### Work item
From the line below that contains "die vielen lokalen" to the line that contains "ausgesprochen vielfältiges Tiefschneeareal.", repeat every line exactly, both ends included, and nothing else.

### Provided records
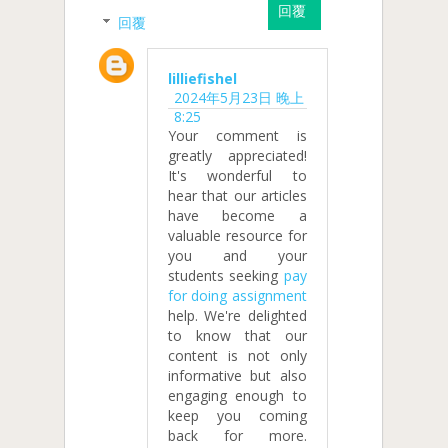
回覆
回覆
lilliefishel
2024年5月23日 晚上
8:25
Your comment is
greatly appreciated!
It's wonderful to
hear that our articles
have become a
valuable resource for
you and your
students seeking
pay
for doing assignment
help. We're delighted
to know that our
content is not only
informative but also
engaging enough to
keep you coming
back for more.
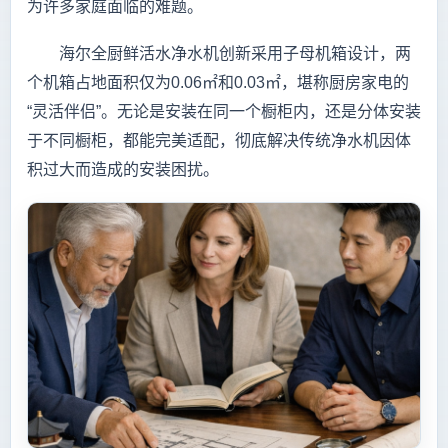
为许多家庭面临的难题。
海尔全厨鲜活水净水机创新采用子母机箱设计，两
个机箱占地面积仅为0.06㎡和0.03㎡，堪称厨房家电的
“灵活伴侣”。无论是安装在同一个橱柜内，还是分体安装
于不同橱柜，都能完美适配，彻底解决传统净水机因体
积过大而造成的安装困扰。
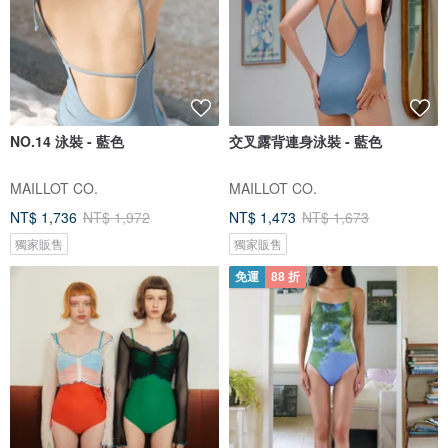
NO.14 泳裝 - 藍色
交叉露背連身泳裝 - 藍色
MAILLOT CO.
MAILLOT CO.
NT$ 1,736
NT$ 1,972
NT$ 1,473
NT$ 1,673
獨家販售
獨家販售
免運
88 折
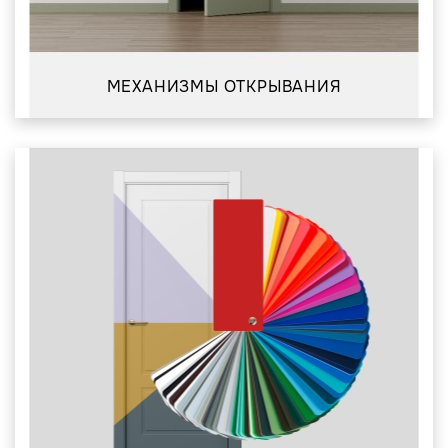
МЕХАНИЗМЫ ОТКРЫВАНИЯ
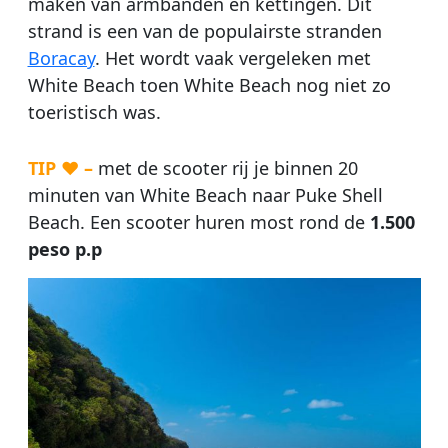
maken van armbanden en kettingen. Dit
strand is een van de populairste stranden
Boracay
. Het wordt vaak vergeleken met
White Beach toen White Beach nog niet zo
toeristisch was.
TIP ♥ –
met de scooter rij je binnen 20
minuten van White Beach naar Puke Shell
Beach. Een scooter huren most rond de
1.500
peso p.p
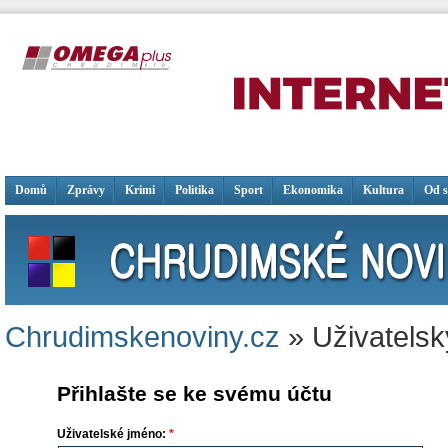
Domů
Zprávy
Krimi
Politika
Sport
Ekonomika
Kultura
Od 
Chrudimskenoviny.cz
» Uživatelsk
Přihlašte se ke svému účtu
Uživatelské jméno:
*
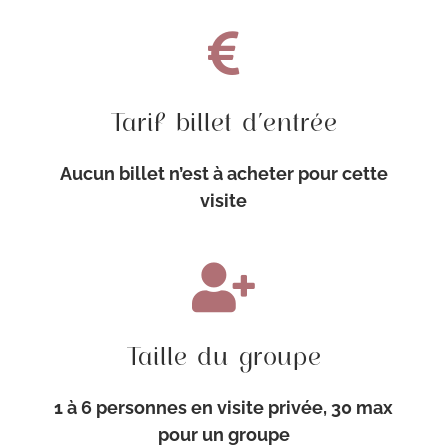

Tarif billet d’entrée
Aucun billet n’est à acheter pour cette
visite

Taille du groupe
1 à 6 personnes en visite privée, 30 max
pour un groupe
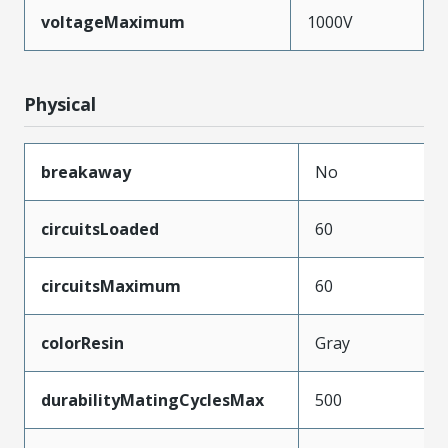
voltageMaximum
1000V
Physical
breakaway
No
circuitsLoaded
60
circuitsMaximum
60
colorResin
Gray
durabilityMatingCyclesMax
500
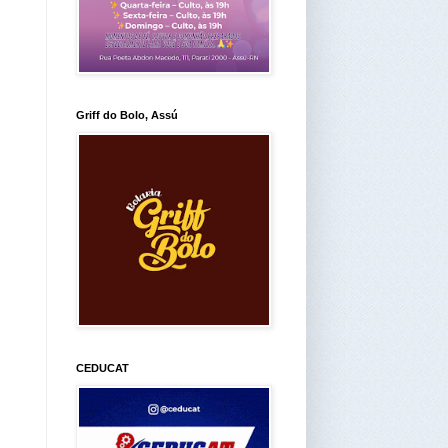
Griff do Bolo, Assú
CEDUCAT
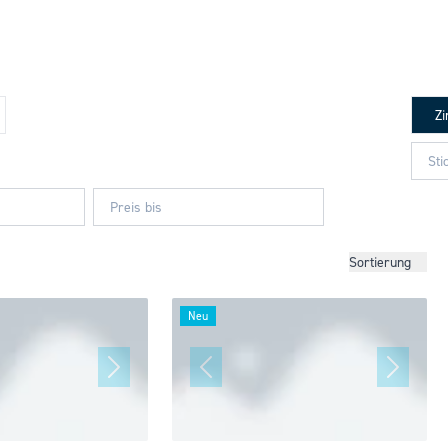
Z
Sortierung
Neu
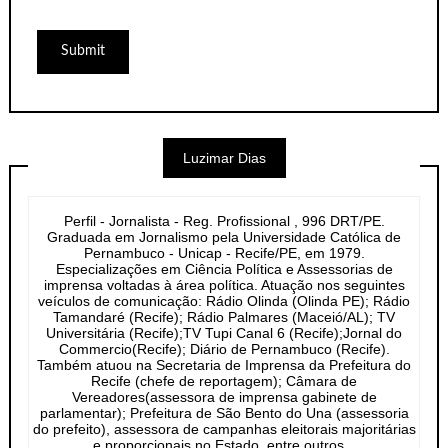
Luzimar Dias
Perfil - Jornalista - Reg. Profissional , 996 DRT/PE.
Graduada em Jornalismo pela Universidade Católica de
Pernambuco - Unicap - Recife/PE, em 1979.
Especializações em Ciência Política e Assessorias de
imprensa voltadas à área política. Atuação nos seguintes
veículos de comunicação: Rádio Olinda (Olinda PE); Rádio
Tamandaré (Recife); Rádio Palmares (Maceió/AL); TV
Universitária (Recife);TV Tupi Canal 6 (Recife);Jornal do
Commercio(Recife); Diário de Pernambuco (Recife).
Também atuou na Secretaria de Imprensa da Prefeitura do
Recife (chefe de reportagem); Câmara de
Vereadores(assessora de imprensa gabinete de
parlamentar); Prefeitura de São Bento do Una (assessoria
do prefeito), assessora de campanhas eleitorais majoritárias
e proporcionais no Estado, entre outros...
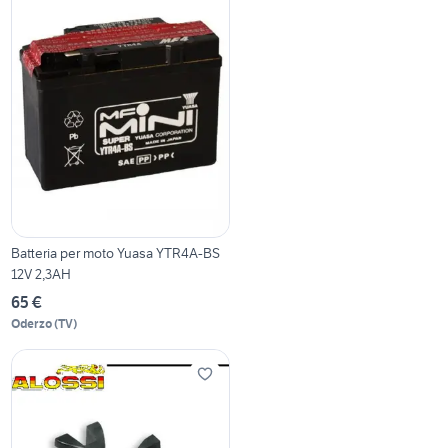
Batteria per moto Yuasa YTR4A-BS
12V 2,3AH
65 €
Oderzo
(
TV
)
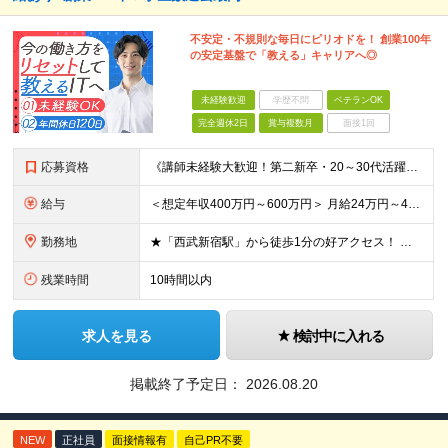
不安定・不規則な毎日にピリオドを！ 創業100年
の安定基盤で「教える」キャリアへ◎
未経験歓迎
学歴不問
ベテランOK
完全週休2日
賞与複数月
面接1回
応募資格
《講師未経験大歓迎！第二新卒・20～30代活躍中》 ◆大卒以上 ◆何らかのITまたはゲーム業界のご経験をお持ちの方 ┗プログラマー・ゲーム企画経験者など、職種・経験年数は不問！ 業界経験者であればご
給与
＜想定年収400万円～600万円＞ 月給24万円～45万円+各種手当+賞与年2回 ※超過分は別途支給 ※試用期間3ヶ月あり（期間中は講師手当は減額支給、その他の待遇に差異なし） ※固定残業代：時間外労
勤務地
★「西武新宿駅」から徒歩1分の好アクセス！ 東京都新宿区百人町1-5-6 ※(変更の範囲)上記を除く当社関連勤務地
残業時間
10時間以内
求人を見る
検討中に入れる
掲載終了予定日：
2026.08.20
NEW
正社員
面接情報有
自己PR不要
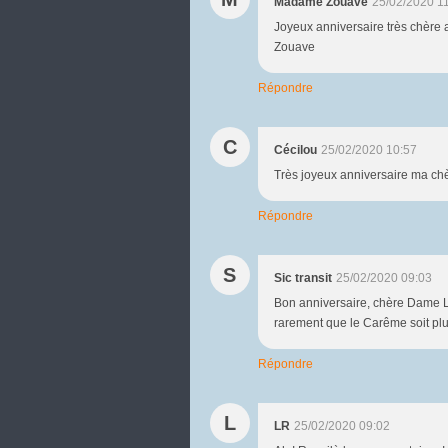
Madame Zouave
25/02/2020 1
Joyeux anniversaire très chère 
Zouave
Répondre
C
Cécilou
25/02/2020 10:57
Très joyeux anniversaire ma chè
Répondre
S
Sic transit
25/02/2020 09:03
Bon anniversaire, chère Dame LR !
rarement que le Carême soit plus
Répondre
L
LR
25/02/2020 09:02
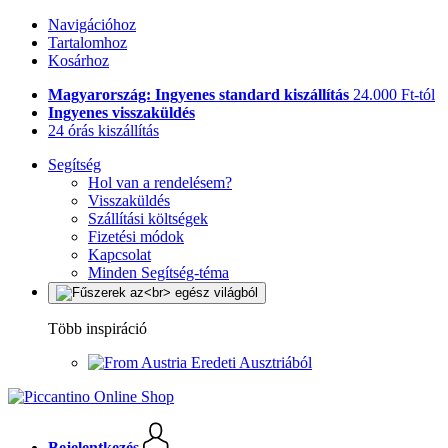
Navigációhoz
Tartalomhoz
Kosárhoz
Magyarország: Ingyenes standard kiszállítás
24.000 Ft-tól
Ingyenes visszaküldés
24 órás kiszállítás
Segítség
Hol van a rendelésem?
Visszaküldés
Szállítási költségek
Fizetési módok
Kapcsolat
Minden Segítség-téma
Több inspiráció
Eredeti Ausztriából
Bejelentkezés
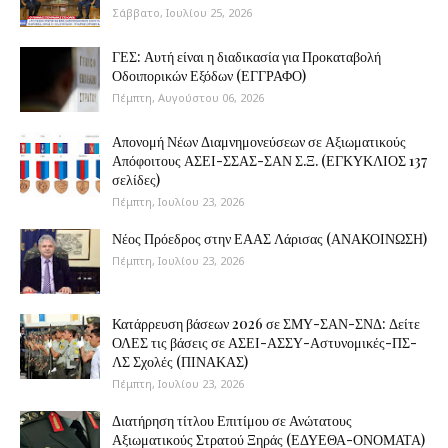
Σάββατο, Ιουλίου 25, 2026
ΓΕΣ: Αυτή είναι η διαδικασία για Προκαταβολή
Οδοιπορικών Εξόδων (ΕΓΓΡΑΦΟ)
Πέμπτη, Αυγούστου 06, 2026
Απονομή Νέων Διαμνημονεύσεων σε Αξιωματικούς
Απόφοιτους ΑΣΕΙ-ΣΣΑΣ-ΣΑΝ Σ.Ξ. (ΕΓΚΥΚΛΙΟΣ 137
σελίδες)
Πέμπτη, Ιουλίου 23, 2026
Νέος Πρόεδρος στην ΕΑΑΣ Λάρισας (ΑΝΑΚΟΙΝΩΣΗ)
Πέμπτη, Ιουλίου 23, 2026
Κατάρρευση βάσεων 2026 σε ΣΜΥ-ΣΑΝ-ΣΝΔ: Δείτε
ΟΛΕΣ τις βάσεις σε ΑΣΕΙ-ΑΣΣΥ-Αστυνομικές-ΠΣ-
ΛΣ Σχολές (ΠΙΝΑΚΑΣ)
Πέμπτη, Ιουλίου 23, 2026
Διατήρηση τίτλου Επιτίμου σε Ανώτατους
Αξιωματικούς Στρατού Ξηράς (ΕΔΥΕΘΑ-ΟΝΟΜΑΤΑ)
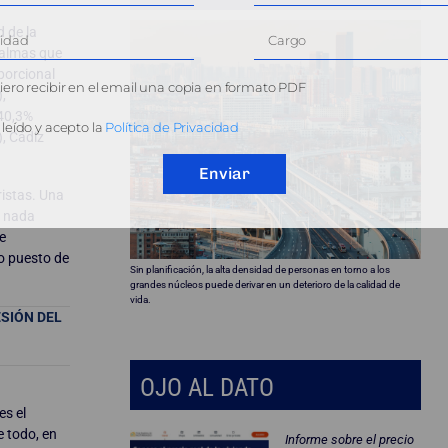
 de la
 almas que
oporcional
ero recibir en el email una copia en formato PDF
,
 40,3%
leído y acepto la
Política de Privacidad
), Cádiz
Enviar
ristas. Una
, nada
e
do puesto de
Sin planificación, la alta densidad de personas en torno a los
grandes núcleos puede derivar en un deterioro de la calidad de
vida.
SIÓN DEL
OJO AL DATO
es el
e todo, en
Informe sobre el precio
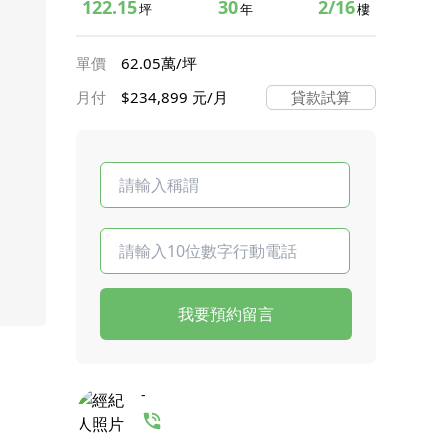
122.15
30
2/16
坪
年
樓
單價
62.05萬/坪
月付
$234,899 元/月
貸款試算
我要預約留言
值班人員 - 永慶不動產
三重集成加盟店
境娜不動產開發有限公司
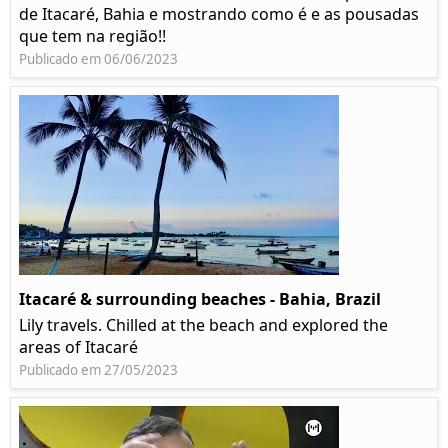
de Itacaré, Bahia e mostrando como é e as pousadas
que tem na região!!
Publicado em 06/06/2023
Itacaré & surrounding beaches - Bahia, Brazil
Lily travels. Chilled at the beach and explored the
areas of Itacaré
Publicado em 27/05/2023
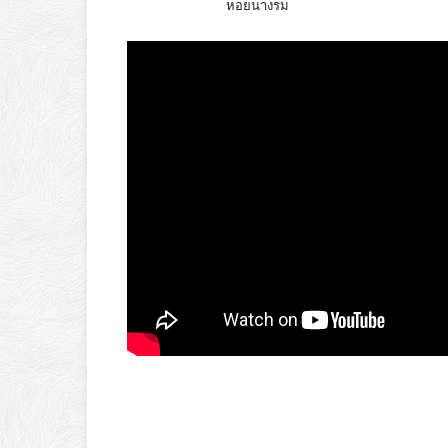
หอยนางรม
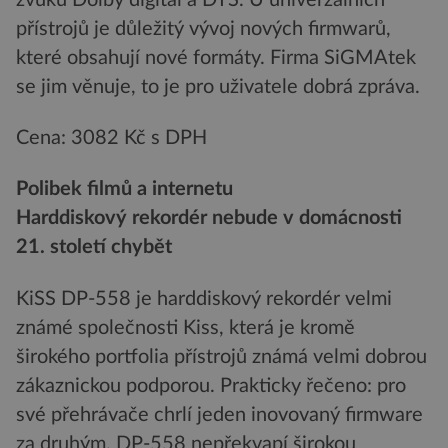
přístrojů je důležitý vývoj nových firmwarů,
které obsahují nové formáty. Firma SiGMAtek
se jim věnuje, to je pro uživatele dobrá zpráva.
Cena: 3082 Kč s DPH
Polibek filmů a internetu
Harddiskový rekordér nebude v domácnosti
21. století chybět
KiSS DP-558 je harddiskový rekordér velmi
známé společnosti Kiss, která je kromě
širokého portfolia přístrojů známá velmi dobrou
zákaznickou podporou. Prakticky řečeno: pro
své přehrávače chrlí jeden inovovaný firmware
za druhým. DP-558 nepřekvapí širokou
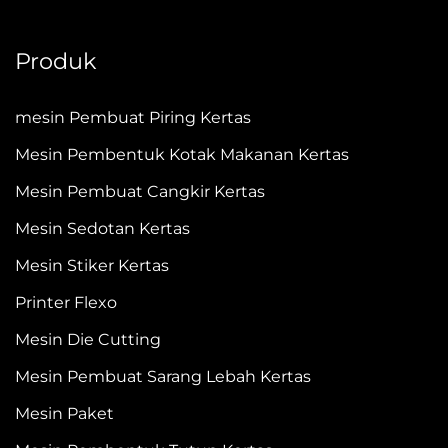
Produk
mesin Pembuat Piring Kertas
Mesin Pembentuk Kotak Makanan Kertas
Mesin Pembuat Cangkir Kertas
Mesin Sedotan Kertas
Mesin Stiker Kertas
Printer Flexo
Mesin Die Cutting
Mesin Pembuat Sarang Lebah Kertas
Mesin Paket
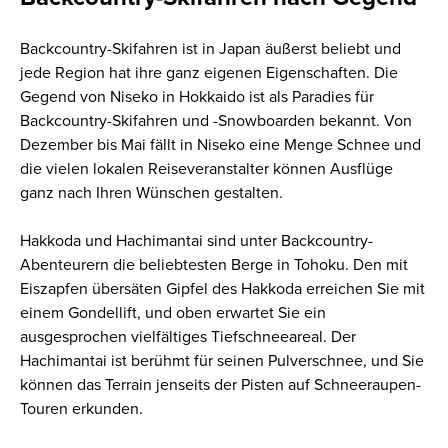
Backcountry-Skifahren ist in Japan äußerst beliebt und
jede Region hat ihre ganz eigenen Eigenschaften. Die
Gegend von Niseko in Hokkaido ist als Paradies für
Backcountry-Skifahren und -Snowboarden bekannt. Von
Dezember bis Mai fällt in Niseko eine Menge Schnee und
die vielen lokalen Reiseveranstalter können Ausflüge
ganz nach Ihren Wünschen gestalten.
Hakkoda und Hachimantai sind unter Backcountry-
Abenteurern die beliebtesten Berge in Tohoku. Den mit
Eiszapfen übersäten Gipfel des Hakkoda erreichen Sie mit
einem Gondellift, und oben erwartet Sie ein
ausgesprochen vielfältiges Tiefschneeareal. Der
Hachimantai ist berühmt für seinen Pulverschnee, und Sie
können das Terrain jenseits der Pisten auf Schneeraupen-
Touren erkunden.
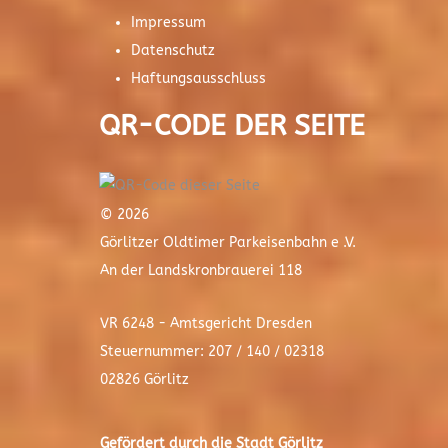
Impressum
Datenschutz
Haftungsausschluss
QR-CODE DER SEITE
© 2026
Görlitzer Oldtimer Parkeisenbahn e .V.
An der Landskronbrauerei 118
VR 6248 - Amtsgericht Dresden
Steuernummer: 207 / 140 / 02318
02826 Görlitz
Gefördert durch die Stadt
Görlitz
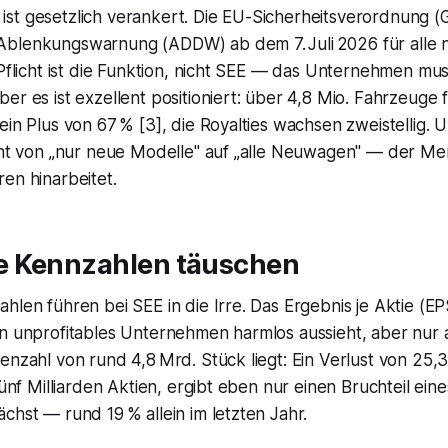
st gesetzlich verankert. Die EU-Sicherheitsverordnung (
Ablenkungswarnung (ADDW) ab dem 7. Juli 2026 für alle
: Pflicht ist die Funktion, nicht SEE — das Unternehmen mu
er es ist exzellent positioniert: über 4,8 Mio. Fahrzeuge 
ein Plus von 67 % [3], die Royalties wachsen zweistellig. 
icht von „nur neue Modelle" auf „alle Neuwagen" — der M
ren hinarbeitet.
e Kennzahlen täuschen
ahlen führen bei SEE in die Irre. Das Ergebnis je Aktie (E
in unprofitables Unternehmen harmlos aussieht, aber nur 
ienzahl von rund 4,8 Mrd. Stück liegt: Ein Verlust von 25,
 fünf Milliarden Aktien, ergibt eben nur einen Bruchteil ein
chst — rund 19 % allein im letzten Jahr.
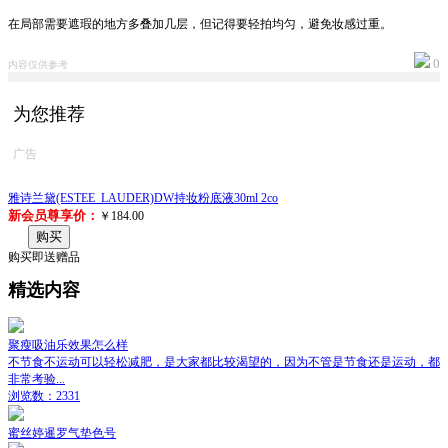
在局部需要遮瑕的地方多叠加几层，但记得要轻拍均匀，避免妆感过重。
0
内容仅供参考
为您推荐
广告
雅诗兰黛(ESTEE_LAUDER)DW持妆粉底液30ml 2co
新会员尊享价：
￥184.00
购买
购买即送赠品
精选内容
聚瘦吸油乐效果怎么样
不节食不运动可以轻松减肥，是大家都比较渴望的，因为不管是节食还是运动，都
非常考验...
浏览数：2331
蜜丝婷暹罗气垫色号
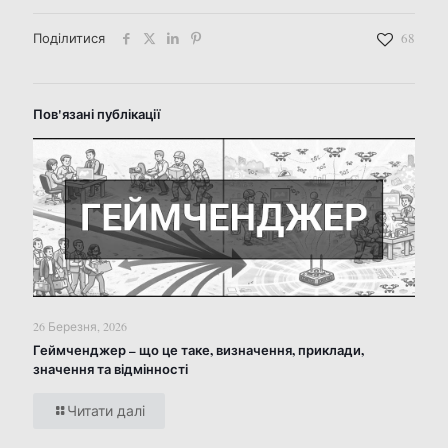
Поділитися
68
Пов'язані публікації
26 Березня, 2026
Геймченджер – що це таке, визначення, приклади,
значення та відмінності
Читати далі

### Answer section
die vielen lokalen Reiseveranstalter können Ausflüge
ganz nach Ihren Wünschen gestalten.
Hakkoda und Hachimantai sind unter Backcountry-
Abenteurern die beliebtesten Berge in Tohoku. Den mit
Eiszapfen übersäten Gipfel des Hakkoda erreichen Sie mit
einem Gondellift, und oben erwartet Sie ein
ausgesprochen vielfältiges Tiefschneeareal. Der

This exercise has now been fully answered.